Electrophysiological correlates of performance monitoring under social observation in patients with social anxiety disorder and healthy controls

Rolf Voegler, Jutta Peterburs, Hannah Lemke, Sebastian Ocklenburg, Roman Liepelt, Thomas Straube

Research output: Contribution to journalArticlepeer-review

12 Scopus citations


Previous research suggests that electrophysiological correlates of performance monitoring, in particular the error-related negativity (ERN), vary according to psychopathology and context factors. The present study examined the effect of social context on behavioral and electrophysiological correlates of performance monitoring in healthy adult subjects and in patients with social anxiety disorder (SAD).

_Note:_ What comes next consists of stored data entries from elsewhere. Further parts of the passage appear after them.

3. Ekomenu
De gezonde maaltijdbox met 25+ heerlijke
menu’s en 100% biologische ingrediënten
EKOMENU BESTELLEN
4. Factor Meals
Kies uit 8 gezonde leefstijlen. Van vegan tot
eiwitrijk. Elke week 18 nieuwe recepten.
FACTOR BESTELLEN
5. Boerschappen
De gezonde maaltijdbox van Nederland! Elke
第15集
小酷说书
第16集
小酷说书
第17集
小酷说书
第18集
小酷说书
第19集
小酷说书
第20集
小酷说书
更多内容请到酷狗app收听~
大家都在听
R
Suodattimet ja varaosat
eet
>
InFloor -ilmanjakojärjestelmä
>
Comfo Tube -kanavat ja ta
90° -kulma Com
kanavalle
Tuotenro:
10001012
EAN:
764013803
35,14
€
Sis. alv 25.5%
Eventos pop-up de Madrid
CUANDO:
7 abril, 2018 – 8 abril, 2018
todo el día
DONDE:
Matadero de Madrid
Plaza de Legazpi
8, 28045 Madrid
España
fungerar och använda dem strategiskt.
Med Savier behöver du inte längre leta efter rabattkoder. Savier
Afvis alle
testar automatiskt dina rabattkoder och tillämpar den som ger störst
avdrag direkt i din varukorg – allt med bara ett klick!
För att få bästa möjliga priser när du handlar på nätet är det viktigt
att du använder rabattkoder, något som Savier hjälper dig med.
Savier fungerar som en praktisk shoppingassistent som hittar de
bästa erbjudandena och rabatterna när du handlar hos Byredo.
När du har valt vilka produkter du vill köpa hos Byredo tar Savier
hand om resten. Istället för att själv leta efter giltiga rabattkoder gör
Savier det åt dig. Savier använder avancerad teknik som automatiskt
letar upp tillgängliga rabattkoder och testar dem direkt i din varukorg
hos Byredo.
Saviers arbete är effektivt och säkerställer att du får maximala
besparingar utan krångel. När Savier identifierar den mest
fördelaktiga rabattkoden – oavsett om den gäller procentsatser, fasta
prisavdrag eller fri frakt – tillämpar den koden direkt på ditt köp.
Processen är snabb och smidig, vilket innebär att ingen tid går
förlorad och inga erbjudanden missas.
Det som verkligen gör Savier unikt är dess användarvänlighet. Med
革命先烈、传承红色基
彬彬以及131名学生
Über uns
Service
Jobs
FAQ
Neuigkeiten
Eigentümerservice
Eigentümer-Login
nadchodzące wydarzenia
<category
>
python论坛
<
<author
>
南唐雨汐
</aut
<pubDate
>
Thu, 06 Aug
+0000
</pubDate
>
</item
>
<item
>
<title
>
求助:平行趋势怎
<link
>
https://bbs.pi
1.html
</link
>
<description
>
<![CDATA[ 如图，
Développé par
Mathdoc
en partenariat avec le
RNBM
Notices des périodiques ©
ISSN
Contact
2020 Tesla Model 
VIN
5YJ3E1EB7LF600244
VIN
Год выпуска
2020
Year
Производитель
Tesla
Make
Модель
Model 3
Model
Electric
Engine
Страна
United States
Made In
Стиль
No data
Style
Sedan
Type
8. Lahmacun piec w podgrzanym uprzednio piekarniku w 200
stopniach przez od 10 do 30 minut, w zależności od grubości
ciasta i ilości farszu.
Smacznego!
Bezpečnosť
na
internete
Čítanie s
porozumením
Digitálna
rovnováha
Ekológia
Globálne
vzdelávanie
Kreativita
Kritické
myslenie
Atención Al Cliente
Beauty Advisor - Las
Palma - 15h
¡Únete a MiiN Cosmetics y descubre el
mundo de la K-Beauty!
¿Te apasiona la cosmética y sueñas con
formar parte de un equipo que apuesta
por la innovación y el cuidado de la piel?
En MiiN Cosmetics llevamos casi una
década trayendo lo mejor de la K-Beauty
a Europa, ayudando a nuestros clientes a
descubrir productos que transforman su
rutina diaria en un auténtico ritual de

Participants performed two runs of a Go/NoGo flanker task in different social conditions: in the observation condition, they were observed by a confederate while performing the task, whereas there was no observation in the control condition. Behavioral data showed that accuracy and response times were not modulated by social observation and also did not systematically differ between groups. Post-error slowing was more pronounced in patients, independent of observation condition. ERN amplitudes were generally increased under social observation as compared to the control condition regardless of group (patients, controls). No effects of social context or group were found for PE, NoGo-N2, and NoGo-P3. Exploratory analysis revealed a late sustained parietal negativity to errors in patients as compared to controls. Taken together, the present findings emphasize the importance of social context for the processes underlying performance monitoring. However, the notion of altered error monitoring reflected in an altered ERN in SAD is not supported by our data.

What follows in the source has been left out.